**TASK GOAL:**
Transcribe exactly the lines from the one holding "2021/12/31 04:12:16" to the end of the data below, including both of those lines and no others.

──────── LISTED ENTRIES ────────

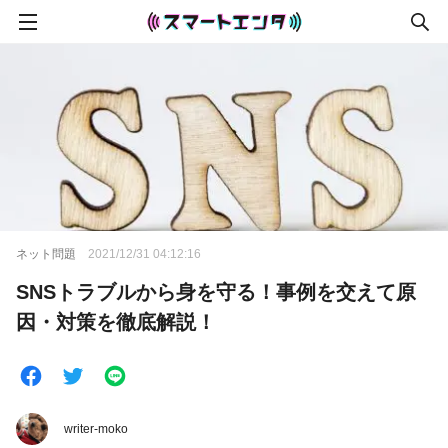
ネット問題
2021/12/31 04:12:16
SNSトラブルから身を守る！事例を交えて原
因・対策を徹底解説！
writer-moko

────────

**EXERCISE OUTPUT:**
2021/12/31 04:12:16
SNSトラブルから身を守る！事例を交えて原
因・対策を徹底解説！
writer-moko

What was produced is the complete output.